The earbuds can connect with smartphones, laptops, desktops, and iPods seamlessly, although switching from one to the another can be a bit troublesome as it requires you to turn the earbuds off and on again.
Unlike its sister product, the Jabra Elite Active 65t, Jabra has emphasised that the Elite 65t is more ideal for calls and music, rather than sports. However, it is still equipped with an IP55 rating for water and dust resistance, so it is likely good enough for your run as well.
The Bluetooth connection remains stable with your phone in your bag or pocket with minimal audio drops, and a wireless range of up to 10 metres.
Voice quality during calls is crisp and clear both ways, making the Elite 65t excellent for phone conversation. The same clear sound quality is also delivered when watching movies or listening to podcasts.
On the other hand, the Elite 65t is found wanting when listening to music. I tested the highs with Queen’s Bohemian Rhapsody, and lows with Believer by Imagine Dragons. The bass quality is disappointing, while songs with lots of treble sound jarring to the ears. Listening to music without any equalizer settings is not enjoyable, and overall, the sound lacks depth.
Employing the equalizer is a must, but if you’re like me, and don’t exactly know what each bar on the equalizer does (really, who does), then the process of finding a combination that pleases your ears is a finicky one. At best, after using the equalizer, music with the Elite 65t is merely acceptable, and lacks any oomph or dynamism.
That said, once you press play, you’ll escape into a world of your music as the noise cancellation is impeccable. I couldn’t hear a hint of outside noise while on the train, and voices of people chatting around you are completely cancelled out. Music is paused when you take one side out, and resumes when you wear it again.
If you’re using the Elite 65t with a smartphone, I would highly recommend downloading the Jabra Sound+ companion app. It has multiple additional functions, including an equalizer to personalise your music, modifications for calls (enhance treble/bass, toggle how much of your own voice you want to hear), as well as HearThrough customisation.

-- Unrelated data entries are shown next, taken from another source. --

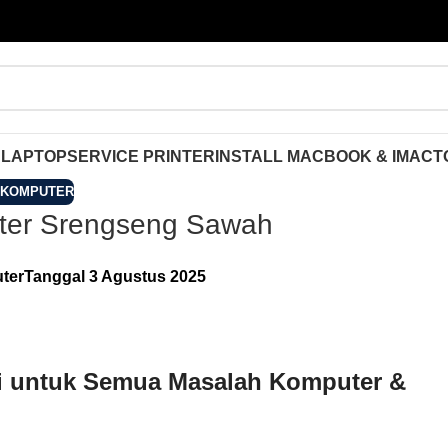
 LAPTOP
SERVICE PRINTER
INSTALL MACBOOK & IMAC
T
 KOMPUTER
ter Srengseng Sawah
ter
Tanggal 3 Agustus 2025
si untuk Semua Masalah Komputer &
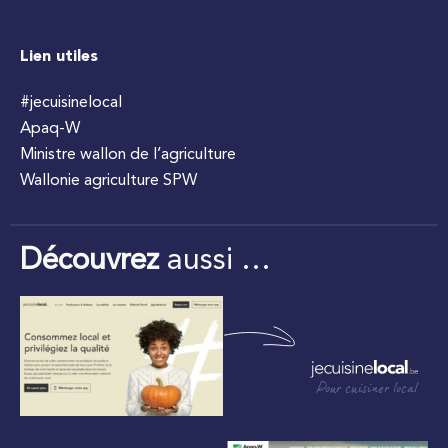
Lien utiles
#jecuisinelocal
Apaq-W
Ministre wallon de l’agriculture
Wallonie agriculture SPW
Découvrez
aussi …
Pour cuisiner local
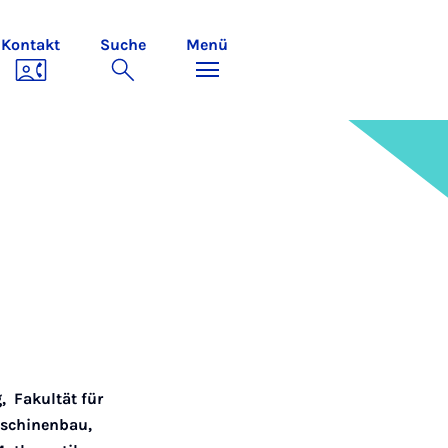
Kontakt
Suche
Menü
g
,
Fakultät für
aschinenbau
,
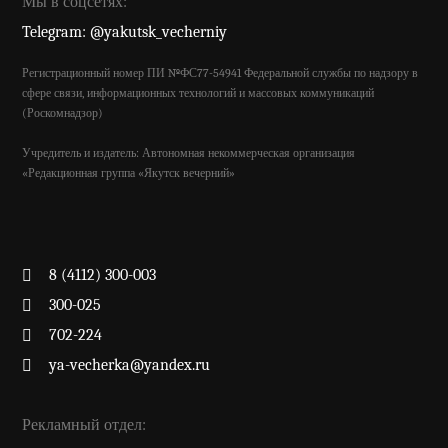
Мы в соцсетях:
Telegram: @yakutsk_vecherniy
Регистрационный номер ПИ №ФС77-54941 Федеральной службы по надзору в
сфере связи, информационных технологий и массовых коммуникаций
(Роскомнадзор)
Учредитель и издатель: Автономная некоммерческая организация
«Редакционная группа «Якутск вечерний»
8 (4112) 300-003
300-025
702-224
ya-vecherka@yandex.ru
Рекламный отдел:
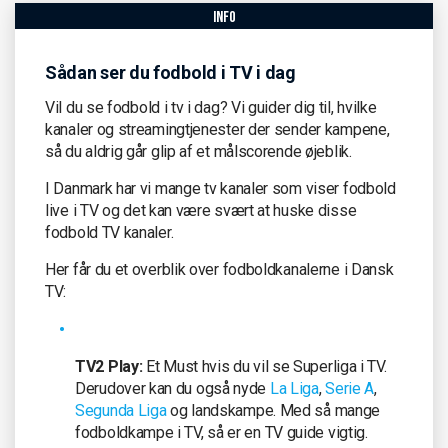
info
Sådan ser du fodbold i TV i dag
Vil du se fodbold i tv i dag? Vi guider dig til, hvilke
kanaler og streamingtjenester der sender kampene,
så du aldrig går glip af et målscorende øjeblik.
I Danmark har vi mange tv kanaler som viser fodbold
live i TV og det kan være svært at huske disse
fodbold TV kanaler.
Her får du et overblik over fodboldkanalerne i Dansk
TV:
TV2 Play:
Et Must hvis du vil se Superliga i TV.
Derudover kan du også nyde
La Liga
,
Serie A
,
Segunda Liga
og landskampe. Med så mange
fodboldkampe i TV, så er en TV guide vigtig.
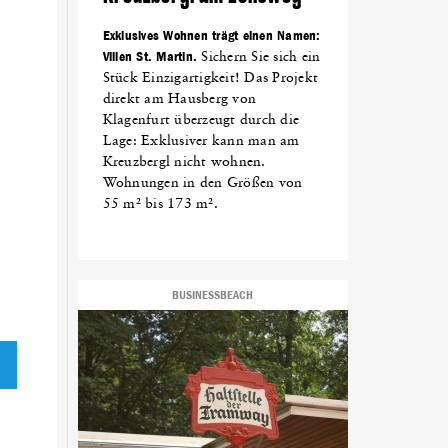
Exklusives Wohnen trägt einen Namen:
Villen St. Martin.
Sichern Sie sich ein
Stück Einzigartigkeit! Das Projekt
direkt am Hausberg von
Klagenfurt überzeugt durch die
Lage: Exklusiver kann man am
Kreuzbergl nicht wohnen.
Wohnungen in den Größen von
55 m² bis 173 m².
BUSINESSBEACH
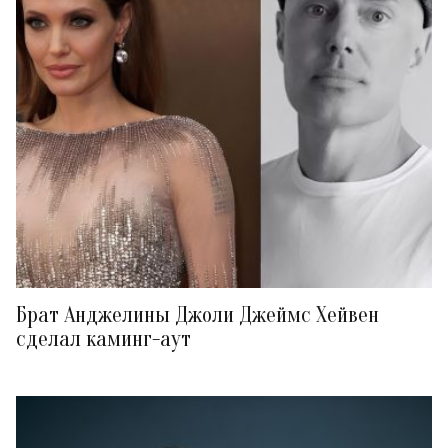
Брат Анджелины Джоли Джеймс Хейвен
сделал каминг-аут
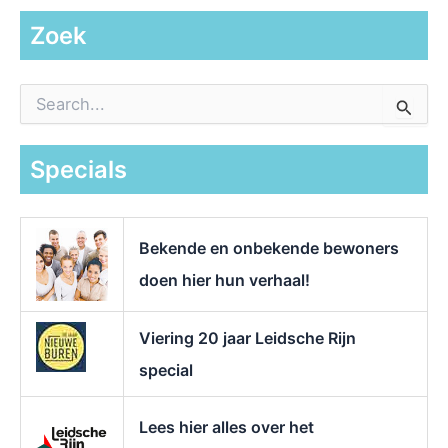
Zoek
Z
o
e
k
Specials
n
a
a
r
Bekende en onbekende bewoners
:
doen hier hun verhaal!
Viering 20 jaar Leidsche Rijn
special
Lees hier alles over het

HearThrough allows for a hybrid mix of noise cancellation, letting you adjust the level of ambient noise you want to hear. While the concept is great, it doesn’t sound fantastic, as you mostly just hear quite a bit of a “shhhh” noise, almost like the sound of heavy rain in the background, as the audio is filtered through the earbud’s microphone.
As for buttons, the Elite 65t has one on each earbud, and button functionality is simple and intuitive. On the right earbud, you turn it on/off with a long press, press once to pause/play music, and press twice to switch the noise cancellation feature on and off.
On the left, press the top or bottom half of the button to increase or decrease volume respectively. To skip to the next song, press and hold the top of the button, and do likewise on the lower half of the button to return to the previous song.
The Jabra Elite 65t ticks many boxes in terms of its design, comfort, and functionalities. At S$268, the Elite 65t is priced at the mid to high end of true wireless earbuds, just a tad higher than the S$238 Apple Airpods. It is available for purchase on Jabra’s online store or at most electronic retailers such as Harvey Norman.
The biggest drawback would be its so-so sound quality for music, although that can be somewhat remedied with a music equalizer. Good enough for your daily commute, but audiophiles might want to think twice picking this up.
GEEK REVIEW SCORE
Lacking in terms of dynamic music quality, but otherwise the Jabra Elite 65t is a comfortable pair of wireless earbuds with top-notch noise cancellation, good enough for everyday use.